Me Lo Contó La Luna
Por: Claudia Luna/ claudiarl92@hotmail.com

Era la segunda vez que visitaba El Menil, en Houston. Un museo que se construyó para albergar la colección de John y Dominique de Menil, una pareja amante del arte. Tan pronto entrar y, al igual que en mi visita anterior, me dirigí a las salas que alojan la colección permanente. Estas obras son de diferentes periodos y provienen de distintos lugares del planeta, aun así, parecen convivir armoniosamente, posiblemente porque son similares en calidad estética.

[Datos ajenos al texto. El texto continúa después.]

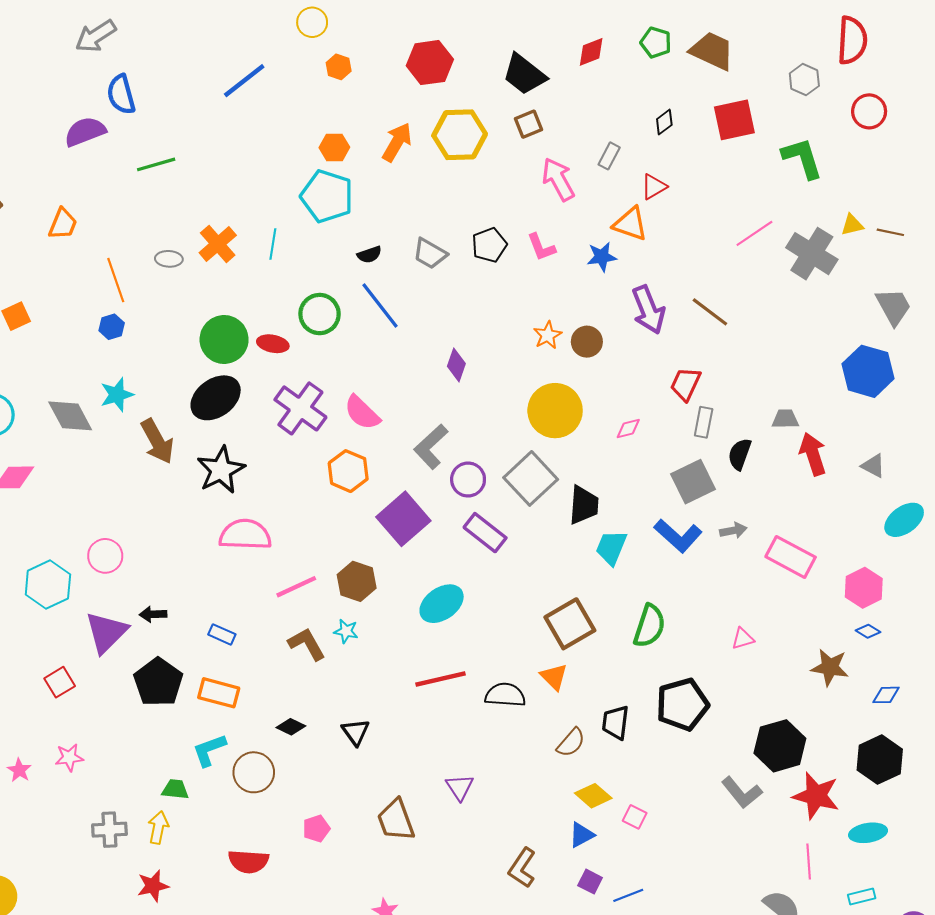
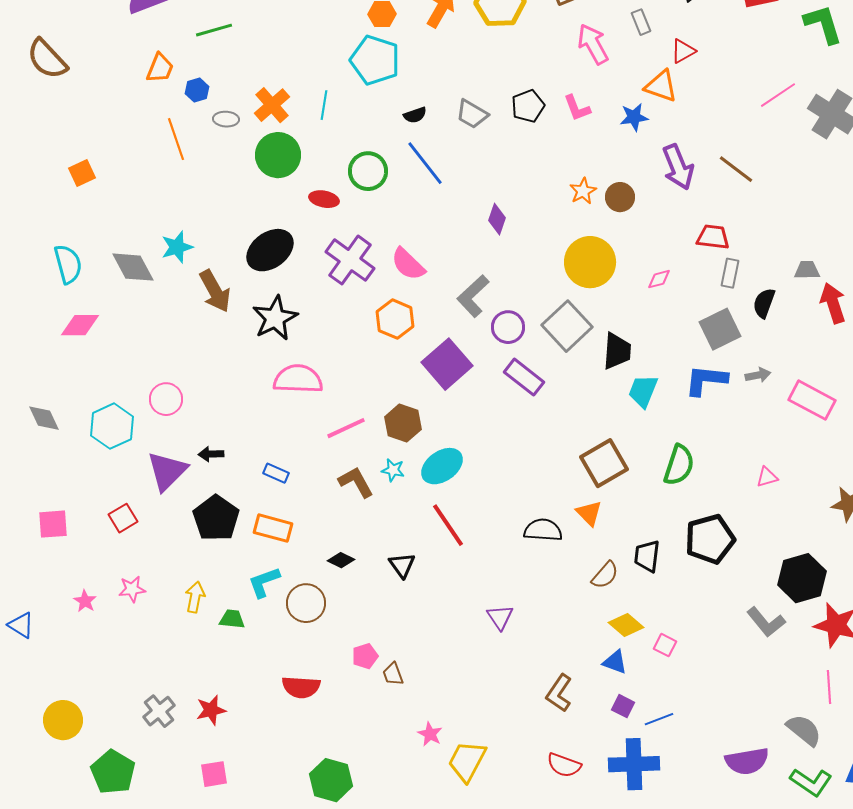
gray rectangle: (609, 156) -> (641, 22), turned -50
orange trapezoid: (63, 224) -> (160, 68), moved
blue hexagon: (112, 327) -> (197, 90), moved
green circle: (224, 339) -> (278, 155), moved
red trapezoid: (686, 384) -> (713, 237), turned 72
blue L-shape: (678, 536) -> (706, 380), turned 144
cyan ellipse: (442, 604) -> (442, 466), moved
red line: (440, 679) -> (448, 525), moved, turned 69
brown trapezoid: (396, 820) -> (393, 674), moved, size x0.6
yellow arrow: (158, 827) -> (195, 597), moved
gray cross: (109, 830) -> (159, 711), moved, turned -36
blue triangle: (582, 835) -> (615, 662), turned 48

La primera pieza que vi fue un hueso del paleolítico, era de 15,000 a. C. Medía unos 15 centímetros de largo y tenía tallada una manada de caballos. Al observarla con detalle, pude ver a los animales en plena carrera, hasta logré verles las crines al aire. Entonces, tuve una epifanía, imaginé a un hombre, hace miles de años, hechizado al contemplar la manada. Fue tal su embeleso que plasmó la imagen en un hueso. Miles de años después, pudo compartir su sorpresa con quienes pasamos por delante de su obra. El sentimiento viajó a través del tiempo.

En la misma sala había una magnífica colección de caballos de los siglos VIII y VII a. C. Espléndida no por su tamaño, ya que las piezas eran miniaturas, sino por su gracia y candidez. Los había en distintos materiales. Un par de ellos eran de alabastro que, más que contemplarlos, me provocaba meterles una mordida porque parecían hechos de azúcar. También los había de metal que se asemejaba a la plastilina negra, daban la impresión de estarse derritiendo. Otros más eran gorditos y de arcilla colorada. Todas estas piezas hacían patente que los autores no tuvieron más pretensión o necesidad que la de comunicar. Exudan sinceridad y eran de hechura tan ingenua que pudieron haber sido la obra de niños.

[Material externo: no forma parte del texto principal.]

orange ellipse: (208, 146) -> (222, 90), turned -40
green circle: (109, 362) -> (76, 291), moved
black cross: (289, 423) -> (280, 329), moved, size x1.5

Al seguir la marcha, me topé con un retablo de El Fayun (la zona de Egipto dónde se encontraron mayor cantidad de estas piezas, por eso llevan su nombre). Estos retratos funerarios, realizados sobre madera, siempre logran hipnotizarme. Se usaban para cubrir el rostro de las momias y debían ser lo más realista posible para que el fallecido lograra ser reconocido en su paso al más allá. El retablo que vi era del siglo II y sumamente detallado. Mostraba a un joven barbado con cabello rizado, ojos redondos con pestañas largas y mirada ausente, como si el joven ya hubiera empezado su viaje al otro mundo cuando el artista lo retrató.

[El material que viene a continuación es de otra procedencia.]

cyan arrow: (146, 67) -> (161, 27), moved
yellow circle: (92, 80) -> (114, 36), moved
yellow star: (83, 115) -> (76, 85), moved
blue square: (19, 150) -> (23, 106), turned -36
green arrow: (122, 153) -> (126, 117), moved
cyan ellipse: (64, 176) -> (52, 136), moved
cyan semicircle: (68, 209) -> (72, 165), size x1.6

En la sala africana, percibí el ambiente pesado. Aunque era la única persona en el salón, me sentía rodeada de presencias. Me recorrió un estremecimiento. Miré por encima de las esculturas, buscaba un lugar seguro donde aterrizar la vista. La mayoría de las piezas habían sido creadas para llevar a cabo rituales, de ahí su vibración. Una escultura de madera, en el centro de la sala, llamó mi atención. Era la figura de un hombrecito de unos cincuenta centímetros de alto. Tenía el cuerpo totalmente cubierto de clavos. Parecía habitar el infierno y gritar con desesperación. Entre los clavos, se podían ver pedazos de cuerda y plumas, lo que lo hacía todavía más inquietante. Yo no lograba moverme, el hombre de madera me devolvía la mirada con ojos abiertos como platos y por una boca de dientes afilados parecía soltar alaridos. Se trataba de una figura Nkisi, proveniente de Angola. Los Nkisi son figuras habitadas por espíritus que se utilizan en rituales para erradicar el mal o para castigar a los malhechores. Este Nkisi era también un N’kondi o cazador. Esta palabra hace referencia a su poder para rastrear agresivamente a los delincuentes. No necesité más explicación, me resultó evidente que esta figura había sido usada para castigar a cientos de bribones.

Cuando al fin pude moverme, decidí buscar algo menos perturbador. Esta vez, mi vista se posó en una hermosa y pulida escultura de madera. Una mujer sentada en cuclillas protegía, en su regazo, a su hijo. Ella muy erguida, con el tronco desproporcionadamente largo, me hizo pensar en un edificio en el que el hijo era cobijado.

Los autores de estas piezas jamás soñaron que sus obras adornarían las galerías de un museo y que los visitantes se acercarían a contemplarlas con distancia y acato. Tal vez la razón por la que me gustan tanto es porque no hubo pretensión al crearlas ni rollos intelectualoides para explicarlas, es decir, solo son. De la misma manera hay que acercarse a ellas: con respeto, la mente clara y sin expectativas.